On the formal machine we generally can not easily debug the program, but many times the program in our machine is no problem, but into the formal system there is a problem, but we can not casually in the formal machine operation, then how to do? We can debug our stored procedures or SQL statements with rollback, thus troubleshooting.

Begintran

UPDATE a SET field = "

ROLLBACK

Job stored procedures I usually add the following paragraph, so that the check error can be placed in the stored procedure, if the error rollback operation, but if there is already a transaction rollback in the program, then the stored procedure does not write the transaction, which will cause the transaction rollback nesting to reduce the efficiency of execution, But most of the time we can put the check in the stored procedure, which helps us to interpret the stored procedure and debug the error.

BeginTransaction

– Transaction rollback begins

– Check for errors

IF (@ @ERROR0) begin--rollback operation Rollbacktransactionraiserror (' Delete work report error ', 3) returnend

– End Transaction

CommitTransaction

SQL Server optimized SQL statement optimization

Related Article

Contact Us

The content source of this page is from Internet, which doesn't represent Alibaba Cloud's opinion; products and services mentioned on that page don't have any relationship with Alibaba Cloud. If the content of the page makes you feel confusing, please write us an email, we will handle the problem within 5 days after receiving your email.
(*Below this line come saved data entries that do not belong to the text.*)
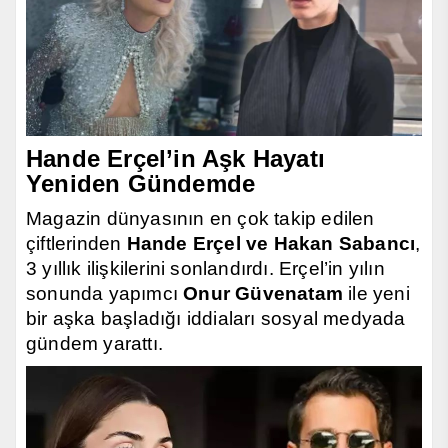
Hande Erçel’in Aşk Hayatı
Yeniden Gündemde
Magazin dünyasının en çok takip edilen
çiftlerinden
Hande Erçel ve Hakan Sabancı
,
3 yıllık ilişkilerini sonlandırdı. Erçel’in yılın
sonunda yapımcı
Onur Güvenatam
ile yeni
bir aşka başladığı iddiaları sosyal medyada
gündem yarattı.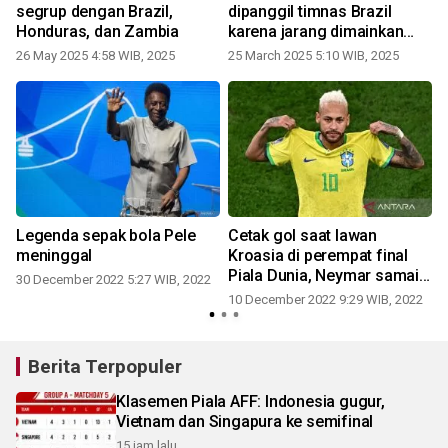
segrup dengan Brazil,
dipanggil timnas Brazil
Honduras, dan Zambia
karena jarang dimainkan
Madrid
26 May 2025 4:58 WIB, 2025
25 March 2025 5:10 WIB, 2025
A
Legenda sepak bola Pele
Cetak gol saat lawan
meninggal
Kroasia di perempat final
n
Piala Dunia, Neymar samai
30 December 2022 5:27 WIB, 2022
rekor gol Pele
10 December 2022 9:29 WIB, 2022
Berita Terpopuler
Klasemen Piala AFF: Indonesia gugur,
Vietnam dan Singapura ke semifinal
15 jam lalu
If you find any instances of plagiarism from the community, please send an email to: info-contact@alibabacloud.com and provide relevant evidence. A staff member will contact you within 5 working days.

A Free Trial That Lets You Build Big!

Start building with 50+ products and up to 12 months usage for Elastic Compute Service

  • Sales Support

    1 on 1 presale consultation

  • After-Sales Support

    24/7 Technical Support 6 Free Tickets per Quarter Faster Response

  • Alibaba Cloud offers highly flexible support services tailored to meet your exact needs.